An exact copy of the data is needed, but without any of its images.

☆ ☆ ☆ ☆

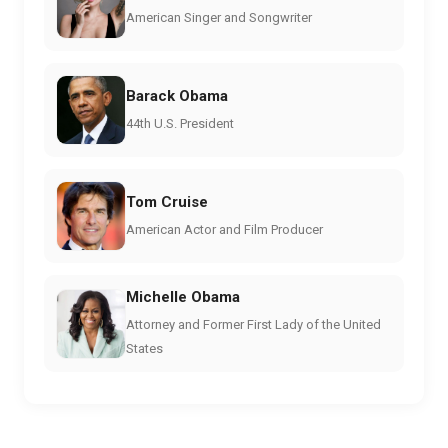
American Singer and Songwriter
Barack Obama
44th U.S. President
Tom Cruise
American Actor and Film Producer
Michelle Obama
Attorney and Former First Lady of the United
States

☆ ☆ ☆ ☆

**Written response**
American Singer and Songwriter
Barack Obama
44th U.S. President
Tom Cruise
American Actor and Film Producer
Michelle Obama
Attorney and Former First Lady of the United
States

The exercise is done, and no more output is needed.